** Opening LISTED RECORDS block **
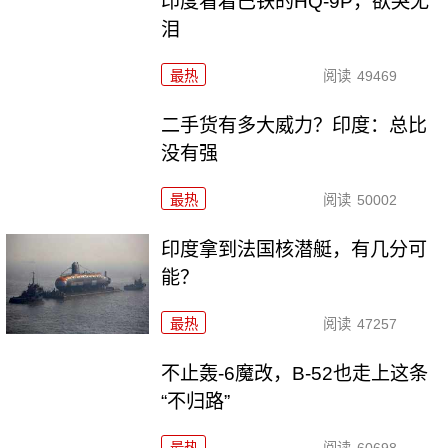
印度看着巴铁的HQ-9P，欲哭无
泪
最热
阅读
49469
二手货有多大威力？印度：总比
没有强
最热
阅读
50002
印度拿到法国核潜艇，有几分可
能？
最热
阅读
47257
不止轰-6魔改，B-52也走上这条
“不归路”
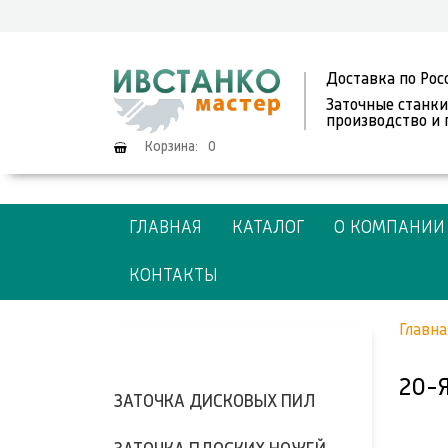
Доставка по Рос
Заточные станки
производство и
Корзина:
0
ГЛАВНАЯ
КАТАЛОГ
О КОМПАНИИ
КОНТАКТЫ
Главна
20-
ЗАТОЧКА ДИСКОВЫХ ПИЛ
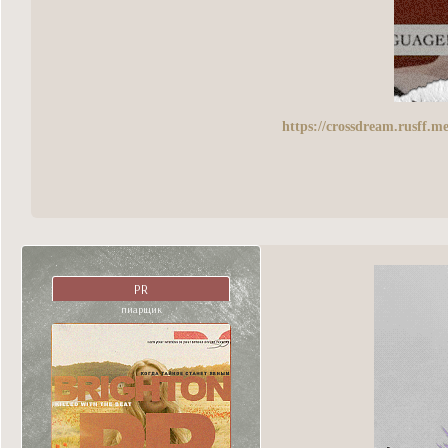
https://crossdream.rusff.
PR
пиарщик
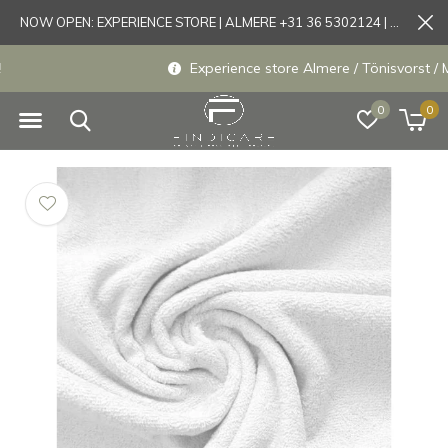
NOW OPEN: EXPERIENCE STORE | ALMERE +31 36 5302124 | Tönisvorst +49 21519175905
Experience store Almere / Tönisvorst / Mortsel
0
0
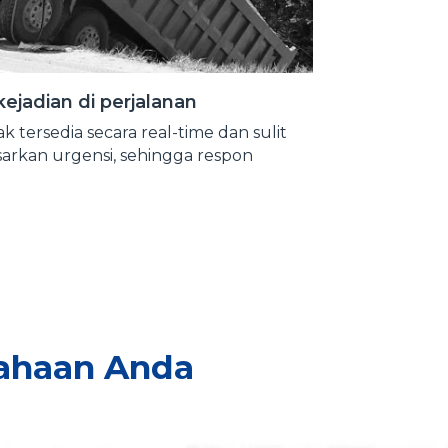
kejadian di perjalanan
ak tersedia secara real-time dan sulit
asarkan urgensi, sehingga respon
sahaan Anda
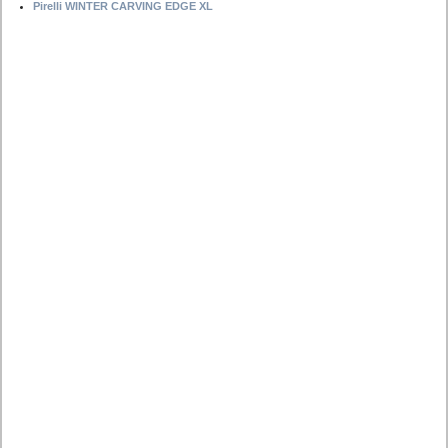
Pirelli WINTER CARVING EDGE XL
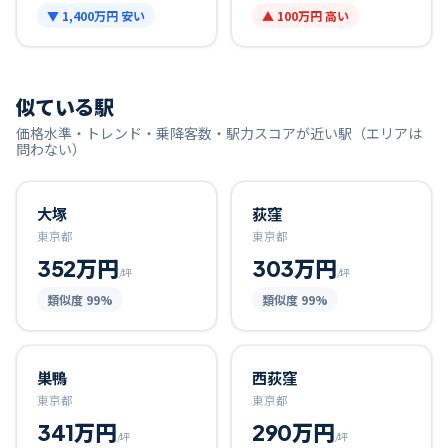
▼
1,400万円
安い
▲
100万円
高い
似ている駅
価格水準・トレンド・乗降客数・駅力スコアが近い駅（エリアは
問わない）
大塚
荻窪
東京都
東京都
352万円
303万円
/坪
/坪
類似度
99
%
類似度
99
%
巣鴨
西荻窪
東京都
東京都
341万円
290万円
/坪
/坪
** Closing LISTED RECORDS block **
▶ _TASK PROMPT_:
Pick out, from the lines above, every one that contains the string "Tönisvorst".

▶ _TASK SOLUTION_:
NOW OPEN: EXPERIENCE STORE | ALMERE +31 36 5302124 | Tönisvorst +49 21519175905
Experience store Almere / Tönisvorst / Mortsel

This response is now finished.